Several months after his arrival in New York, Ralph forgets to renew his visa. To avoid discovery, he leaves graduate school discreetly and moves out of his "rooming house" (29) to an office building converted into tenement units. He finds that he misses the house's "stack of predictable halls… [and] its schedules" (30). Of his new neighbors, he says: "everyone seems to be missing something. There was a family with no mother, a couple with no furniture, a man with no legs" (30). As Ralph's status changes from residing in America legitimately to residing there illegally, he becomes increasingly paranoid. "He moved once more, to a former hotel, after a tall man started walking a dog on his block; and yet again, after a dream about Mr. Fitt poisoning his water with lead." (31). He moves nine times and becomes estranged from his friends. His relocations are accompanied by extreme agitation, and he cannot find peace in any one place. 

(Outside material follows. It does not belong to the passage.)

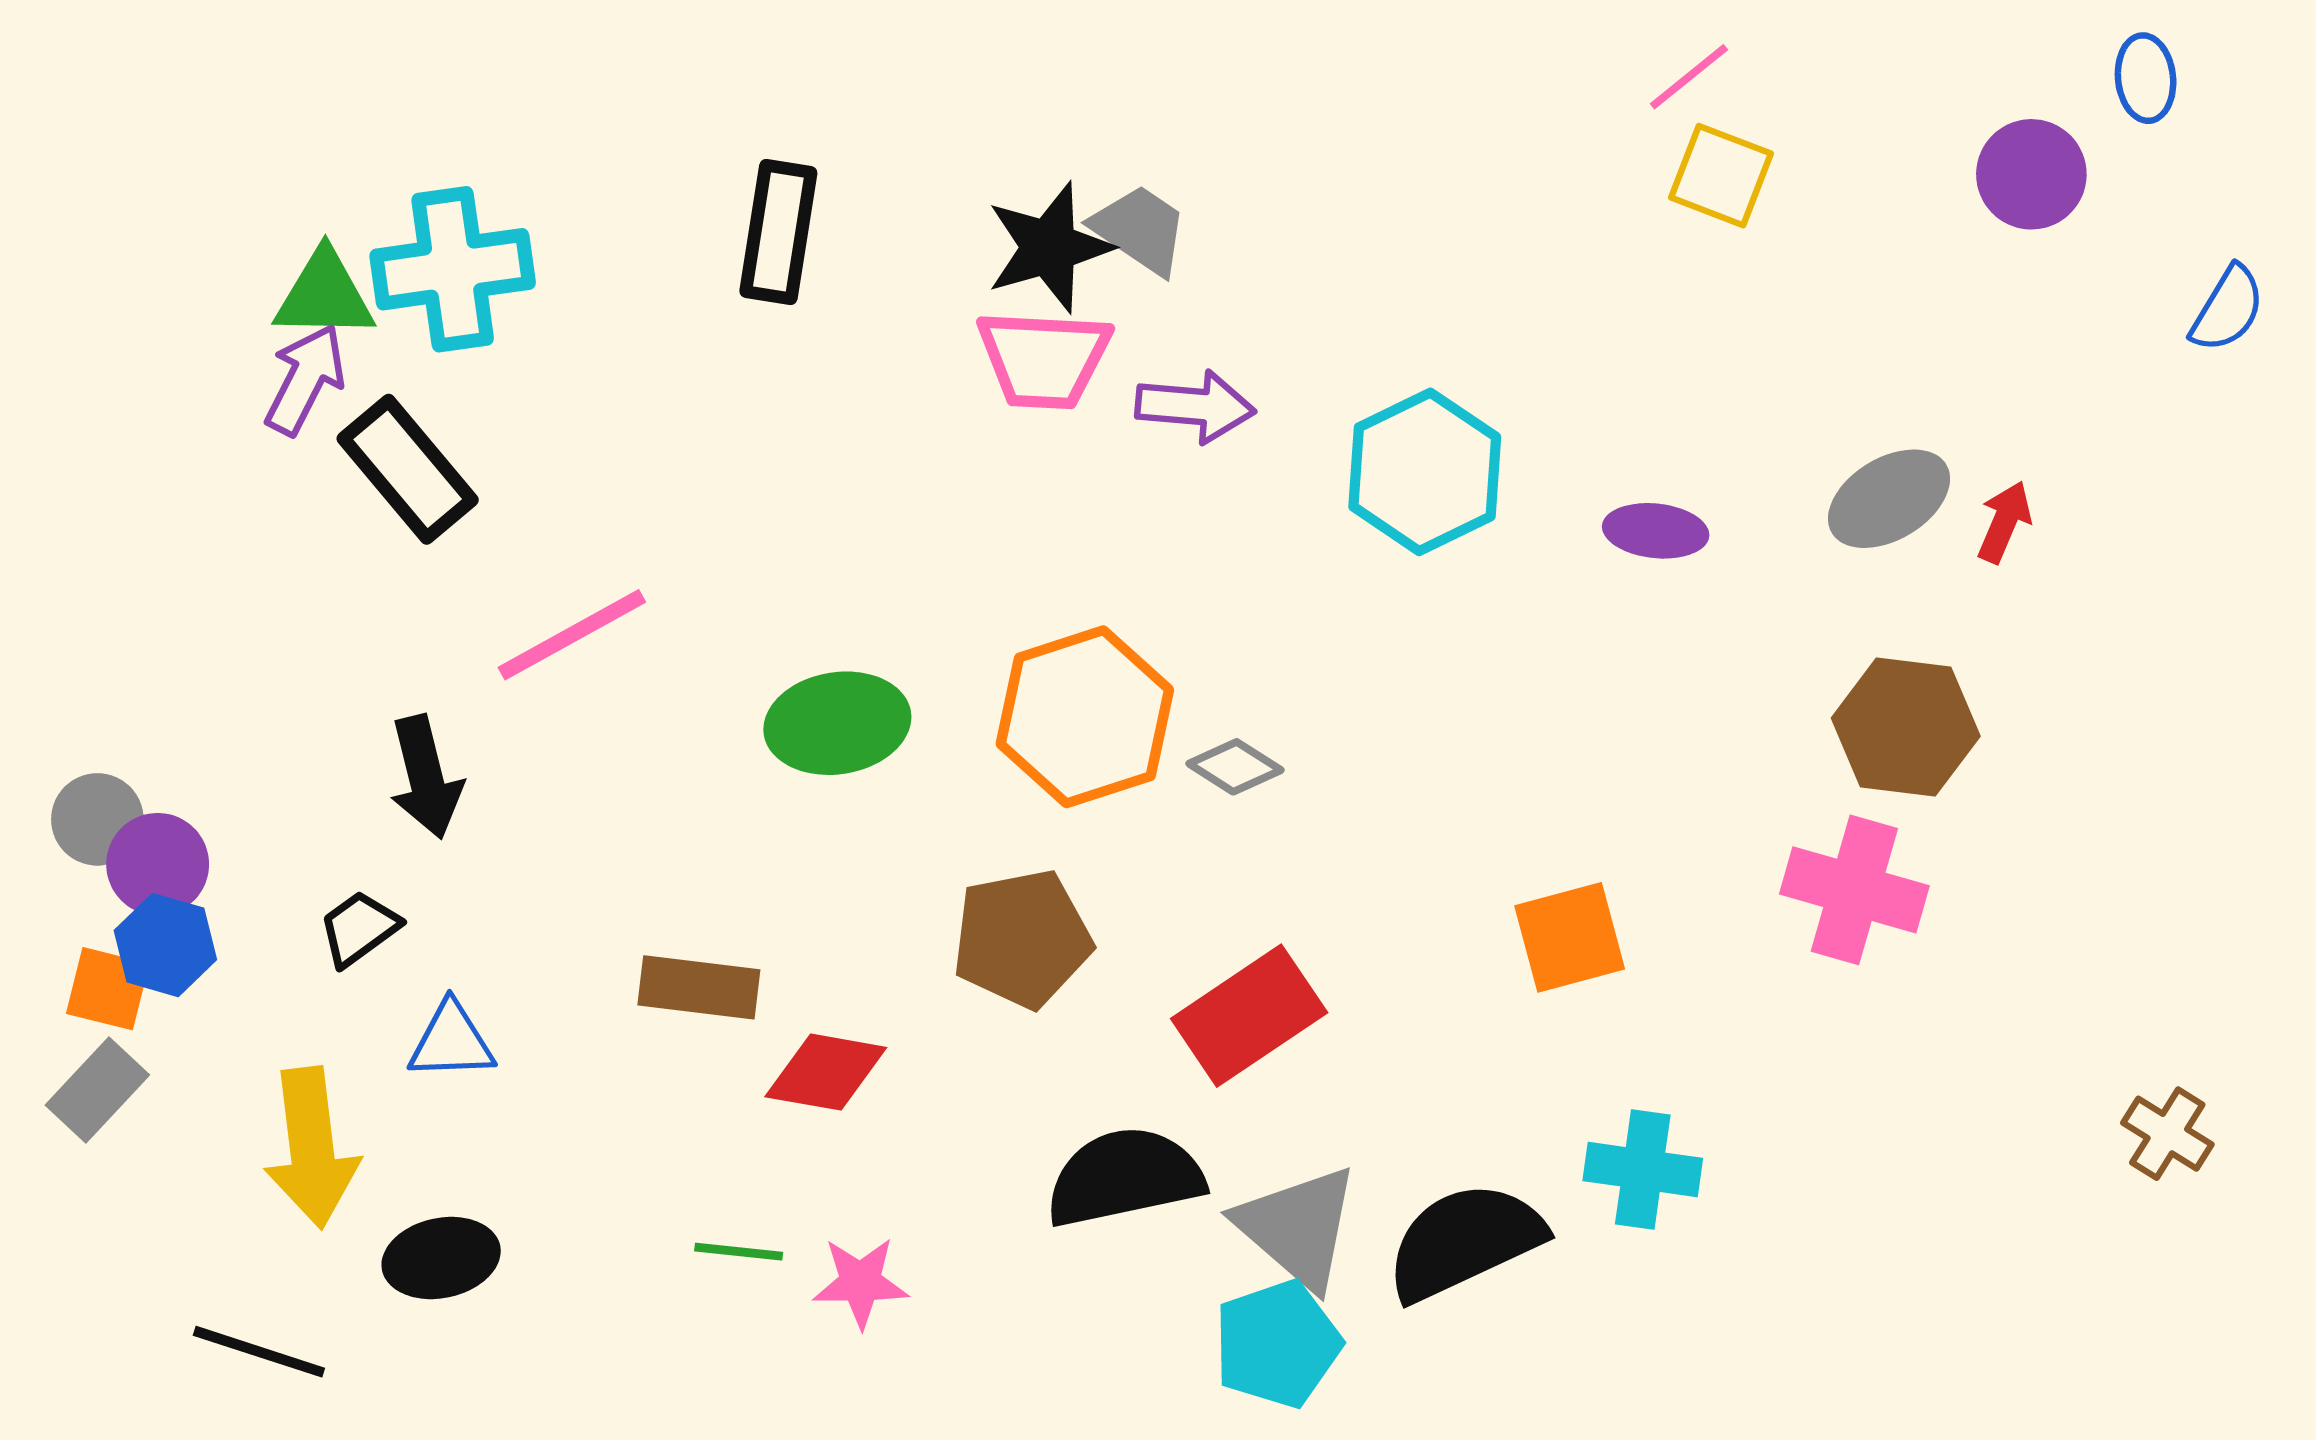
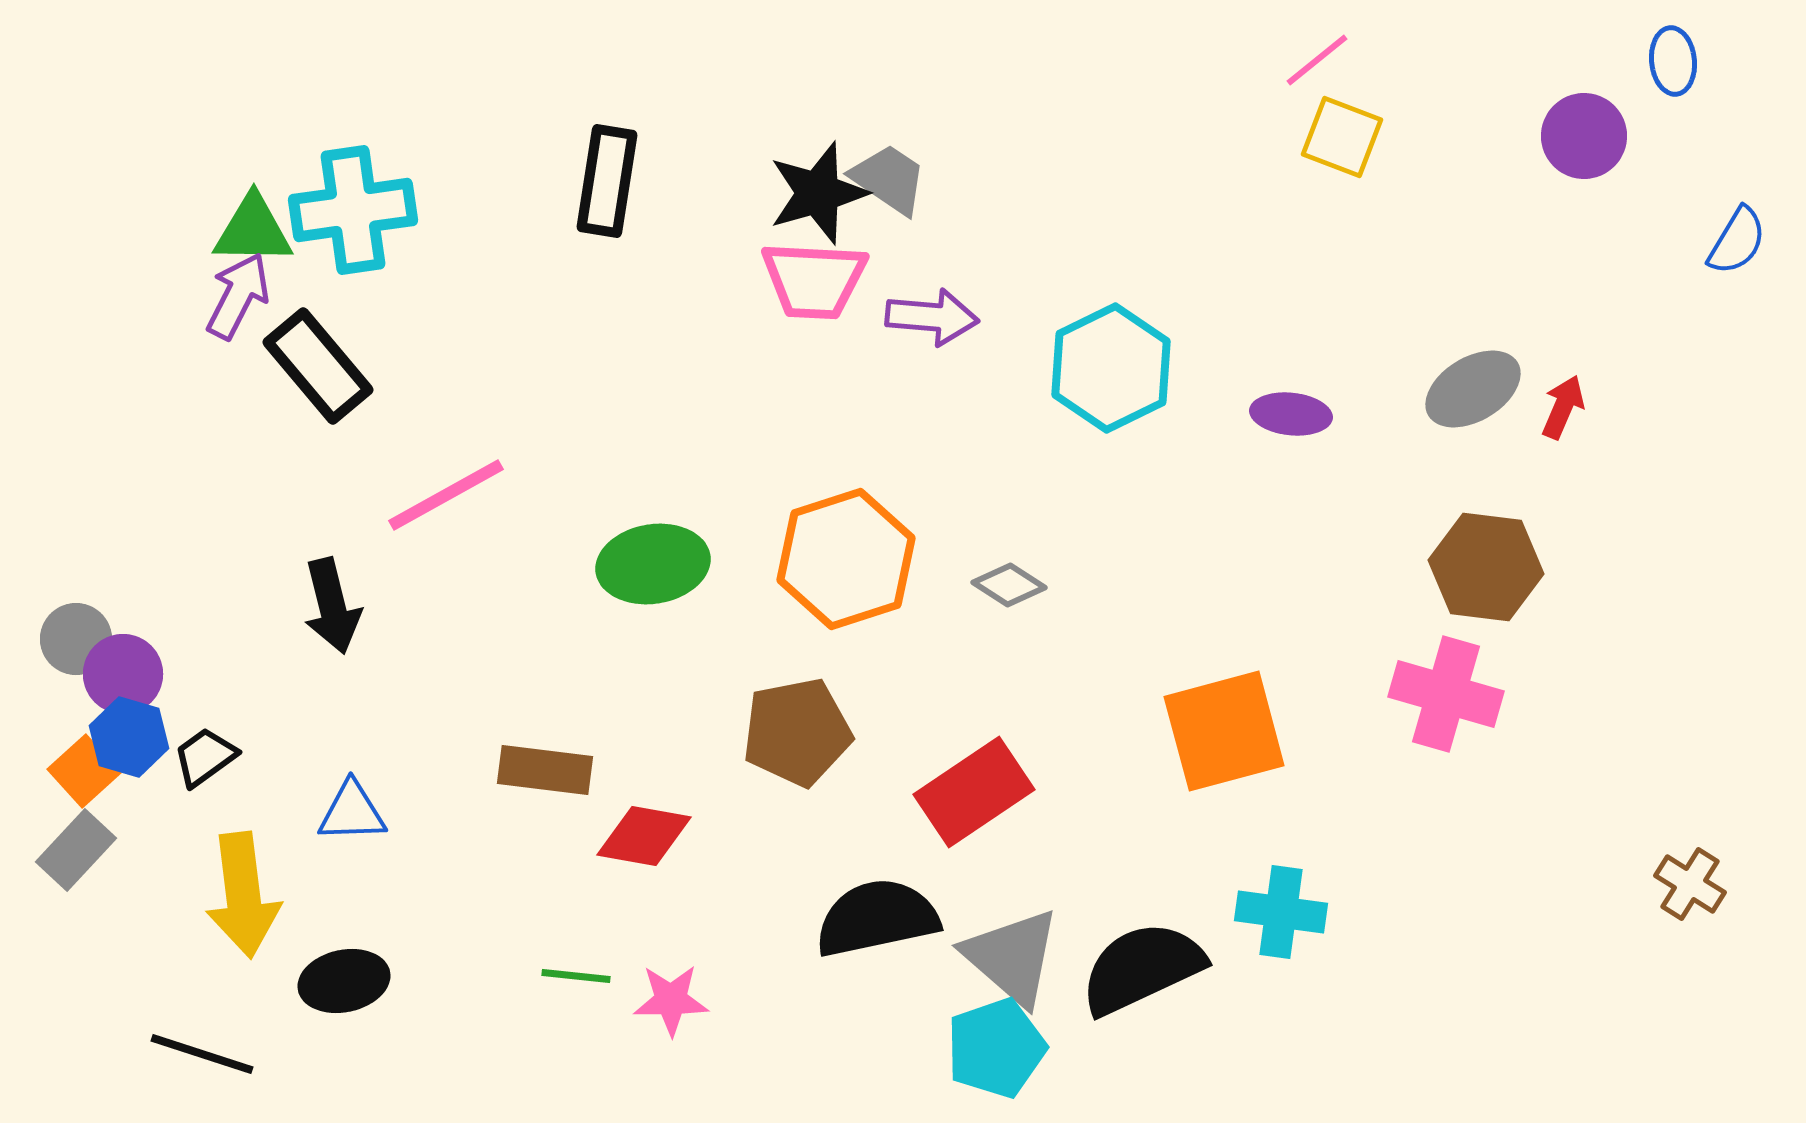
gray diamond: (1235, 767) -> (1009, 585), moved
black trapezoid: (359, 928) -> (205, 757), moved
orange square: (1570, 937) -> (1224, 731), size x1.4
orange square: (108, 989) -> (84, 771), turned 34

When he has run out of money and hope, Ralph encounters his sister Theresa in a park in New York. From a run-down, broken-windowed, and dusty hole he had been renting she takes him to the apartment she shares with her Chinese friend Helen. The apartment to Ralph seems as a Chinese haven: "Ralph took in the scrolls, the shoes by the door, the calendar, the lidded cups of tea… he found them so familiar…" (56) He delights in Helen's Chinese-style home cooking, and in living among women whose sensibilities are so similar to his own. The cozy surroundings match the bliss that he feels.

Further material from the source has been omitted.